In this exercise, the entries below include pictures. Repeat exactly the lines from the line with "masívny vrak lode z druhej" to the line with "México, pero muchos", including both, but without the pictures.

Page-level text extractions:
= Beginning of Section =

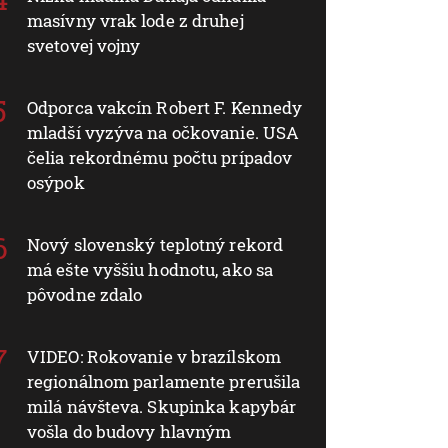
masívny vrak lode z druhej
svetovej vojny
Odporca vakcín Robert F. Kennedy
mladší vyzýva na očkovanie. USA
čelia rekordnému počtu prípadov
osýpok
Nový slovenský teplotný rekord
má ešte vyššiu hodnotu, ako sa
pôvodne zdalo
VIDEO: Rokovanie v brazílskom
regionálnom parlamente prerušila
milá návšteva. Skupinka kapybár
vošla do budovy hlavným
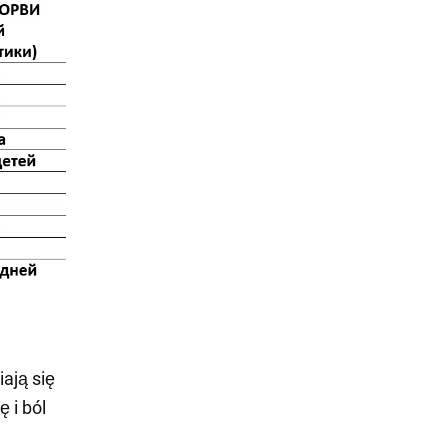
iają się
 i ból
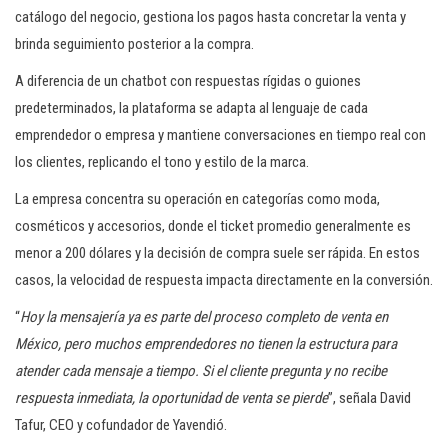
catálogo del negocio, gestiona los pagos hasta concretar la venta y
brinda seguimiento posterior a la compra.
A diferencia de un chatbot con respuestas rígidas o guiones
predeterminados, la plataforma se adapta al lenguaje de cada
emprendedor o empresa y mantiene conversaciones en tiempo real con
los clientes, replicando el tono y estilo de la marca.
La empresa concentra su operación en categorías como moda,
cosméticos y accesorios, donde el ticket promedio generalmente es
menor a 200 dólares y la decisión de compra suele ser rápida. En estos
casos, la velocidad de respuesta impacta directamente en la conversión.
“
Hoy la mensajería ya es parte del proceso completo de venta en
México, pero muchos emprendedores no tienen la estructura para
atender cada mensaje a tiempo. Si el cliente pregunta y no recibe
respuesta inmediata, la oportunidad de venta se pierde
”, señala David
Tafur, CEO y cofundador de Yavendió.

= End of Section =
= Beginning of Section =

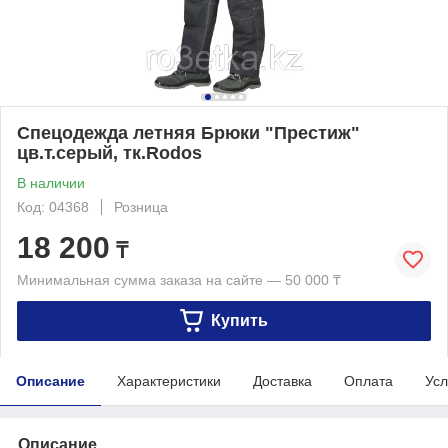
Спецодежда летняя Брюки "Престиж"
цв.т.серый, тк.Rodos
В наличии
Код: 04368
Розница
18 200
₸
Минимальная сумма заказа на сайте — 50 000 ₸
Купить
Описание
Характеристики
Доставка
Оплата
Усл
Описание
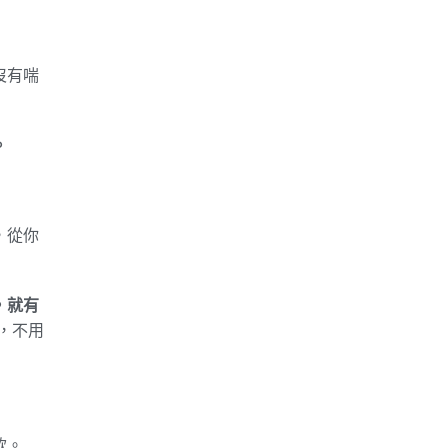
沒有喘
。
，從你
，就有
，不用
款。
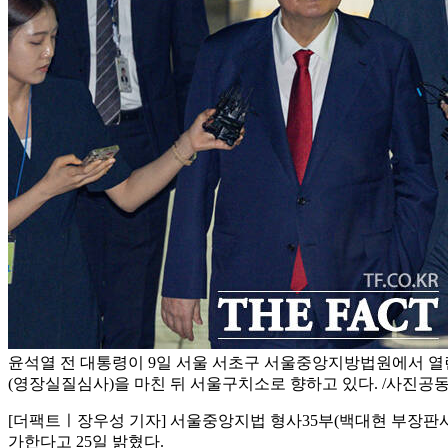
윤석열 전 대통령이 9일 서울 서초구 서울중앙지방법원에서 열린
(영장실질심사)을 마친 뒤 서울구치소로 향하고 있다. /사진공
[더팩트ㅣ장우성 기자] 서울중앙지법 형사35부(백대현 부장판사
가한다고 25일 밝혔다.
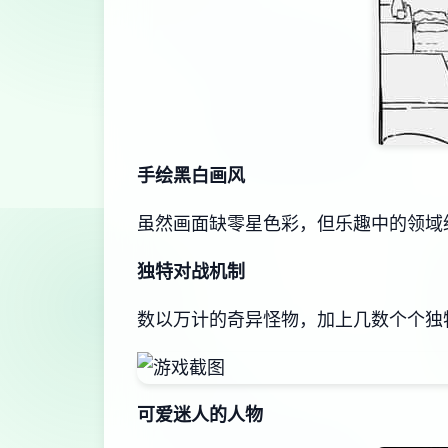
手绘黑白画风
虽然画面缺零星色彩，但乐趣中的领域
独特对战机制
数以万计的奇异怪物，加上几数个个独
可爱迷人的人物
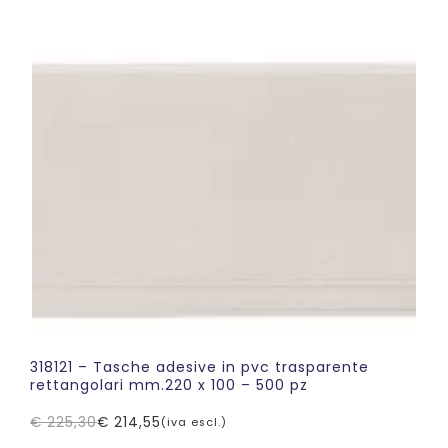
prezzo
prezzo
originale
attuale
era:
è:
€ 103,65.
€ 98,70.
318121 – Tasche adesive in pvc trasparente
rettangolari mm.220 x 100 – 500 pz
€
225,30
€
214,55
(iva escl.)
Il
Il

= End of Section =
= Beginning of Section =

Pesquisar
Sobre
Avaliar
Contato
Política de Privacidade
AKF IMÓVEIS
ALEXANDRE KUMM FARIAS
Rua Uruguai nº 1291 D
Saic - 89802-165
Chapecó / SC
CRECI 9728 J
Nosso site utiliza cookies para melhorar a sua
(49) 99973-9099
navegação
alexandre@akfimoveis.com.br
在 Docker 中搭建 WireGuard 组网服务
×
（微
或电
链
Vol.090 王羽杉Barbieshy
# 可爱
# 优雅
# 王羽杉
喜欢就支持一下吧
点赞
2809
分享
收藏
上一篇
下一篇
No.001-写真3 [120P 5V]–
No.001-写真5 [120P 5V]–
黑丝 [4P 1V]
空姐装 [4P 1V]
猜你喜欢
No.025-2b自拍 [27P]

= End of Section =

### RESPONSE FOR THIS EXERCISE:
masívny vrak lode z druhej
svetovej vojny
Odporca vakcín Robert F. Kennedy
mladší vyzýva na očkovanie. USA
čelia rekordnému počtu prípadov
osýpok
Nový slovenský teplotný rekord
má ešte vyššiu hodnotu, ako sa
pôvodne zdalo
VIDEO: Rokovanie v brazílskom
regionálnom parlamente prerušila
milá návšteva. Skupinka kapybár
vošla do budovy hlavným
iają się
 i ból
catálogo del negocio, gestiona los pagos hasta concretar la venta y
brinda seguimiento posterior a la compra.
A diferencia de un chatbot con respuestas rígidas o guiones
predeterminados, la plataforma se adapta al lenguaje de cada
emprendedor o empresa y mantiene conversaciones en tiempo real con
los clientes, replicando el tono y estilo de la marca.
La empresa concentra su operación en categorías como moda,
cosméticos y accesorios, donde el ticket promedio generalmente es
menor a 200 dólares y la decisión de compra suele ser rápida. En estos
casos, la velocidad de respuesta impacta directamente en la conversión.
“
Hoy la mensajería ya es parte del proceso completo de venta en
México, pero muchos emprendedores no tienen la estructura para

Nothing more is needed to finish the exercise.